Start of Records shown

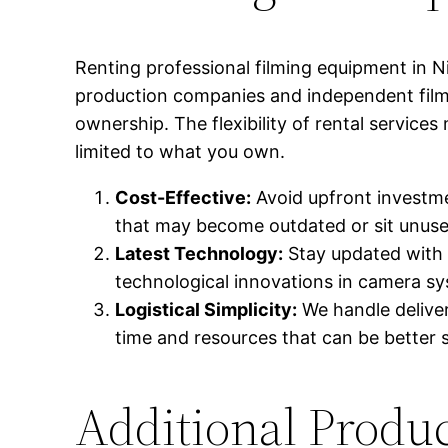
Renting professional filming equipment in N
production companies and independent filmm
ownership. The flexibility of rental service
limited to what you own.
Cost-Effective:
Avoid upfront investme
that may become outdated or sit unuse
Latest Technology:
Stay updated with 
technological innovations in camera s
Logistical Simplicity:
We handle deliver
time and resources that can be better 
Additional Produc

End of Records shown

Go through the entries and retype them exactly, except for the images.

Renting professional filming equipment in N
production companies and independent filmm
ownership. The flexibility of rental service
limited to what you own.
Cost-Effective:
Avoid upfront investme
that may become outdated or sit unuse
Latest Technology:
Stay updated with 
technological innovations in camera s
Logistical Simplicity:
We handle deliver
time and resources that can be better 
Additional Produc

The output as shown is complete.